Search code examples
amazon-web-servicesboto3

How do I filter for ECR images created in the past week


I am using the boto3 api, but open to using CLI if it gives any more flexibility.

client = boto3.session.Session(profile_name="prod").client("ecr", region_name="us-east-1")
response = client.describe_images(repositoryName=repository_name)

What I used to do is do above and just filter on date by using sorted(response["imageDetails"], key=lambda x: x["imagePushedAt"]). However, I am only getting 90 responses, and wondering if this is an internal limit.

I see that there is a filter argument to describe_images and I tried to do it by doing the following but get the error: *** botocore.exceptions.ParamValidationError: Parameter validation failed: Unknown parameter in filter: "Name", must be one of: tagStatus Unknown parameter in filter: "Values", must be one of: tagStatus

import datetime

date_filter = (datetime.datetime.now() - datetime.timedelta(days=7)).strftime("%Y-%m-%d")
filter={"Name": "imagePushedAt", "Values": [date_filter+"*"]}
response = client.describe_images(repositoryName=repository_name, filter=filter)

Any thoughts on how to filter ECR images?


Solution

  • When you look at the BOTO3 documentation for (ecr.describe_images)[https://boto3.amazonaws.com/v1/documentation/api/latest/reference/services/ecr.html#ECR.Client.describe_images], you will see a few things:

    • An optional nextToken parameter
    • An optional maxResults parameter

    The nextToken is used to iterate and get additional batches of results.
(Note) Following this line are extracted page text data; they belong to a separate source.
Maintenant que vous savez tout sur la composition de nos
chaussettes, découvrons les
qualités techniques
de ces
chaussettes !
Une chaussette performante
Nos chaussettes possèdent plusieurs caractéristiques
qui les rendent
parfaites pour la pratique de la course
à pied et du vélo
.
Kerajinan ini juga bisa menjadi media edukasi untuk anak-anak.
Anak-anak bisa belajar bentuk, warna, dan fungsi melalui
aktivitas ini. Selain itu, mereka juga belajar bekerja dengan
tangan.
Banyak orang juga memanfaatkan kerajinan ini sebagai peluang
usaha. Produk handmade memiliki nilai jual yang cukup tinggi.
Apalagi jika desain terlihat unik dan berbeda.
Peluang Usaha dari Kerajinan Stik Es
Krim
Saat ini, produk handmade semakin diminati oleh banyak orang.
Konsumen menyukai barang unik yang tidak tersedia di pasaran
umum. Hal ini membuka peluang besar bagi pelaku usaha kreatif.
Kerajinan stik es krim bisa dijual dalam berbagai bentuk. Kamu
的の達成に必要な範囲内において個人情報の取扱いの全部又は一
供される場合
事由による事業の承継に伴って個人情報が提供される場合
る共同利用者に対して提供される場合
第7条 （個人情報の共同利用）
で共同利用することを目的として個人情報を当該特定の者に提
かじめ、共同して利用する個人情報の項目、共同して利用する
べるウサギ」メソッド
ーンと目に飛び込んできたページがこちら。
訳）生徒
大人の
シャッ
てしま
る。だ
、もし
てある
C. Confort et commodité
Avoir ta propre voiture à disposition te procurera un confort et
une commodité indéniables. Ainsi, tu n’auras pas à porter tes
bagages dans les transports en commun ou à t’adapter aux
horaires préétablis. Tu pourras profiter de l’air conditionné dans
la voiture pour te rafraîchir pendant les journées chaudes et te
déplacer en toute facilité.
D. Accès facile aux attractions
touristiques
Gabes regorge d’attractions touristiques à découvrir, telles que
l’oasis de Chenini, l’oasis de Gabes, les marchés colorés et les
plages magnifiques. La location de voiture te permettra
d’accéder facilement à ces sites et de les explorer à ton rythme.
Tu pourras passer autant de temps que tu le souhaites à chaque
The function is limited to 100 results per batch by default, though you can push that up to 1000 if you want. If (or when) you have more than 1000 images in your repository you can't avoid using the pagination support, alas.
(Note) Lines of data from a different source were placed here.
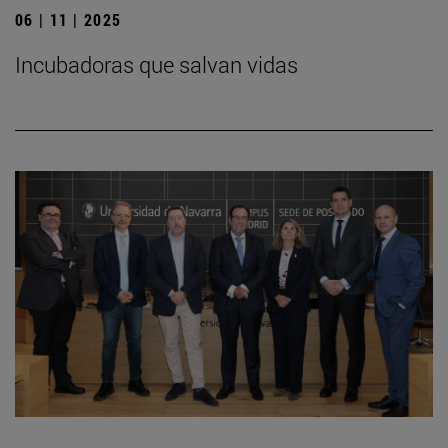
06 | 11 | 2025
Incubadoras que salvan vidas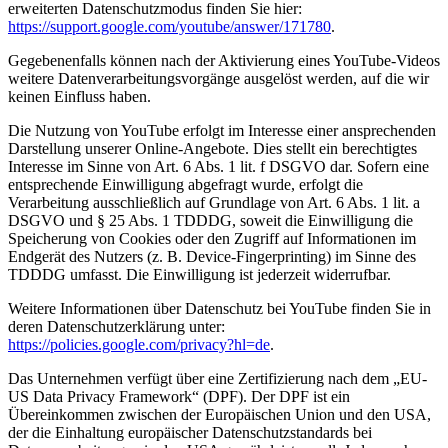
erweiterten Datenschutzmodus finden Sie hier:
https://support.google.com/youtube/answer/171780
.
Gegebenenfalls können nach der Aktivierung eines YouTube-Videos
weitere Datenverarbeitungsvorgänge ausgelöst werden, auf die wir
keinen Einfluss haben.
Die Nutzung von YouTube erfolgt im Interesse einer ansprechenden
Darstellung unserer Online-Angebote. Dies stellt ein berechtigtes
Interesse im Sinne von Art. 6 Abs. 1 lit. f DSGVO dar. Sofern eine
entsprechende Einwilligung abgefragt wurde, erfolgt die
Verarbeitung ausschließlich auf Grundlage von Art. 6 Abs. 1 lit. a
DSGVO und § 25 Abs. 1 TDDDG, soweit die Einwilligung die
Speicherung von Cookies oder den Zugriff auf Informationen im
Endgerät des Nutzers (z. B. Device-Fingerprinting) im Sinne des
TDDDG umfasst. Die Einwilligung ist jederzeit widerrufbar.
Weitere Informationen über Datenschutz bei YouTube finden Sie in
deren Datenschutzerklärung unter:
https://policies.google.com/privacy?hl=de
.
Das Unternehmen verfügt über eine Zertifizierung nach dem „EU-
US Data Privacy Framework“ (DPF). Der DPF ist ein
Übereinkommen zwischen der Europäischen Union und den USA,
der die Einhaltung europäischer Datenschutzstandards bei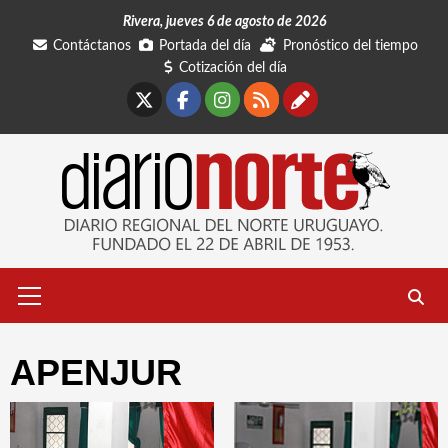
Saltar
Rivera, jueves 6 de agosto de 2026
al
Contáctanos
Portada del día
Pronóstico del tiempo
contenido
Cotización del día
X
Facebook
Instagram
RSS
Contáctano
Menú
primario
APENJUR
    You can use the client.get_paginator() approach, if you prefer. Below, I'm building on top of what you already started with, though.

    The other thing you'll note in the documentation is the filter parameter, which is indeed fairly limited as you noticed.

    You mentioned finding 90 images, which suggests that you had 10 images from before the last week, in those first 100 images.

    Here's one way to iterate over all images, and checking the imagePushedAt of each of them:

    #!/usr/bin/env python3
    
    import boto3
    import datetime
    
    my_profile = "prod"
    my_region  = "us-east-1"
    my_repo    = <repository_name>
    
    date_threshold = (datetime.datetime.now() - datetime.timedelta(days=7)).strftime("%Y-%m-%d")
    print("date threshold = {}".format(date_threshold))
    
    batch = 0
    image = 0
    total = 0
    client = boto3.session.Session(profile_name=my_profile).client("ecr", region_name=my_region)
    nextToken = {}
    while True:
        response = client.describe_images(repositoryName=my_repo, **nextToken)
        batch = batch + 1
        print("Batch {}:".format(batch))
        for entry in response["imageDetails"]:
            total = total + 1
            if entry["imagePushedAt"].strftime("%Y-%m-%d") >= date_threshold:
                image = image + 1
                print("  Image #{}/{}: {} pushed at {}".format(image, total, entry["imageDigest"], entry["imagePushedAt"]))
        if "nextToken" in response:
            nextToken = { "nextToken": response["nextToken"] }
        else:
            break
    
    print("Done - {} batch(es), {} images match out of {}".format(batch, image, total))
    

    If you would like to go in batches of more than the default 100 at a time, you can add that maxResults parameter in the describe_images() call.

    Hope that helps!